From the standpoint of the two parity conditions, the very long-term implication of quantitative easing is a gradual devaluation of the U.S. dollar (an increase in the dollar price $/FC of foreign currency). If this increased inflation risk was reflected in interest rates (so that real interest rates were held constant), the U.S. dollar would simply move along that gradually sloped PPP line, and likewise, foreign currencies would gradually appreciate against the dollar.
However, because of economic weakness and credit strains, coupled with the demand for Treasuries by the Fed, quantitative easing instead moves U.S. interest rates in the opposite direction, falling rather than rising. From the standpoint of interest rate parity, capital market equilibrium then requires the U.S. dollar to depreciate immediately, by a sufficient amount to set up the expectation of future appreciation in order to offset the shortfall of U.S. interest rate returns.
In short, quantitative easing is likely to induce what the late MIT economist Rudiger Dornbusch described as "exchange rate overshooting" - a large and abrupt shift in the spot exchange rate that occurs in order to align long-term equilibrium in the market for goods and services with short-term equilibrium in the capital markets.

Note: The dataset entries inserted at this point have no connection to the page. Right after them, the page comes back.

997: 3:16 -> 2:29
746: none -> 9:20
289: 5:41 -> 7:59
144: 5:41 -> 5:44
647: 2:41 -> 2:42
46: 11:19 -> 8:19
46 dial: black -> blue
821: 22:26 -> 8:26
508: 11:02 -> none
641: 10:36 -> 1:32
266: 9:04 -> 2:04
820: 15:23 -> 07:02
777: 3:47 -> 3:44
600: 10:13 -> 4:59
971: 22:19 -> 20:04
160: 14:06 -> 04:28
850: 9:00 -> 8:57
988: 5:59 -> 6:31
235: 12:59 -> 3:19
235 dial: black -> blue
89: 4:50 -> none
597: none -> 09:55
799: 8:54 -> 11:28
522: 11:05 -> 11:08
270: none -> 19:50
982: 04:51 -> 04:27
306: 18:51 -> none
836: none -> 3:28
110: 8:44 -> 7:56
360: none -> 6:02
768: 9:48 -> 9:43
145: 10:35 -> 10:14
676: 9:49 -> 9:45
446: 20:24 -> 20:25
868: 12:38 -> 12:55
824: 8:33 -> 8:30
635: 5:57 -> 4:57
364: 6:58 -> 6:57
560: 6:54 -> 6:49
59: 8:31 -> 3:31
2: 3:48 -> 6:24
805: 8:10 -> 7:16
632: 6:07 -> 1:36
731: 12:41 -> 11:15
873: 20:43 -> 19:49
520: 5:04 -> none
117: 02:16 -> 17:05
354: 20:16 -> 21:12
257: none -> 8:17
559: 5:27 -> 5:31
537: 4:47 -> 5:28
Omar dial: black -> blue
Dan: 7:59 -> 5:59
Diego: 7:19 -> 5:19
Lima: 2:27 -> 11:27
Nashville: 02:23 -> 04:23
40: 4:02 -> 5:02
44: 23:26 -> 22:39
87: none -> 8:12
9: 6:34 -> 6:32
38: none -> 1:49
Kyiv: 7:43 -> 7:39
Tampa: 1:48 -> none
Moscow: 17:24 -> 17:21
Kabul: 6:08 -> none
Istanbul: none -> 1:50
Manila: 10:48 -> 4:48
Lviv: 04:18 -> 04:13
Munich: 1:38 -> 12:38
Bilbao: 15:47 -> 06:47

This adjustment is depicted in the diagram below. In response to the monetary shock, a modest but long-term depreciation in the dollar (a rise in the U.S. dollar price of foreign currency) is required, depicted by the blue line. However, since nominal interest rates in the U.S. actually decline, ongoing equilibrium in the capital market requires that the U.S. dollar must be expected to appreciate over time by enough to offset the lost interest. As a result, quantitative easing is likely to result in an abrupt "jump depreciation" of the U.S. dollar (that is, a spike in the value of foreign currencies).